Task brief »
Locate, in the data below, the line that contains "Ounce by Q4, a" and the line that contains "As affluent customers"; reproduce exactly those two lines and every line between them, nothing more.

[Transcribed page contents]
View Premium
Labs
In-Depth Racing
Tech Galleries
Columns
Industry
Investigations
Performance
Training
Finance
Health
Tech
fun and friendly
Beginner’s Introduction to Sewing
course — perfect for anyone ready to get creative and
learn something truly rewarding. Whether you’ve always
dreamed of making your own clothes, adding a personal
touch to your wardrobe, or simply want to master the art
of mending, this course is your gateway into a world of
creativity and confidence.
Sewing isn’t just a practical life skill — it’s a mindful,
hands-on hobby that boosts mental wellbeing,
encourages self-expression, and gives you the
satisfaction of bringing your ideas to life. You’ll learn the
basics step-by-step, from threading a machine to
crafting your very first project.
* * *
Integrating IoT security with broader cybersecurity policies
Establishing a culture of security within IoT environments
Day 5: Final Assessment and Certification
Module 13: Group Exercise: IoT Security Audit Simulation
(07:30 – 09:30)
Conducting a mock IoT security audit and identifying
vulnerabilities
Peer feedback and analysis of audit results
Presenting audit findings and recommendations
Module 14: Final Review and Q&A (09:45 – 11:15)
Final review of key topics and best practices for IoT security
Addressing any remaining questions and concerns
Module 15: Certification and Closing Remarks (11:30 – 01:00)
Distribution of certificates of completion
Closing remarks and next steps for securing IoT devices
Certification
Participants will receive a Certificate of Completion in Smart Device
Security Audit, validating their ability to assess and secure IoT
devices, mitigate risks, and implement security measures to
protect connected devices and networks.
* * *
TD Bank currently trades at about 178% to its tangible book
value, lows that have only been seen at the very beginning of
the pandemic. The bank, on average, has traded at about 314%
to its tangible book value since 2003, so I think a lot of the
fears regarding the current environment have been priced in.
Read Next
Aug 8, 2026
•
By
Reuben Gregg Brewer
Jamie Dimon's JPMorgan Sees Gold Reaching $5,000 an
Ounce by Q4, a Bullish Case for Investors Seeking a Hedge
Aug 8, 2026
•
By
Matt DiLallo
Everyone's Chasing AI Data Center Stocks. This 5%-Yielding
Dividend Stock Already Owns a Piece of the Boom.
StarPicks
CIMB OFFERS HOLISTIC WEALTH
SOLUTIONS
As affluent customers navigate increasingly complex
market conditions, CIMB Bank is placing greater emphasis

Reply »
Ounce by Q4, a Bullish Case for Investors Seeking a Hedge
Aug 8, 2026
•
By
Matt DiLallo
Everyone's Chasing AI Data Center Stocks. This 5%-Yielding
Dividend Stock Already Owns a Piece of the Boom.
StarPicks
CIMB OFFERS HOLISTIC WEALTH
SOLUTIONS
As affluent customers navigate increasingly complex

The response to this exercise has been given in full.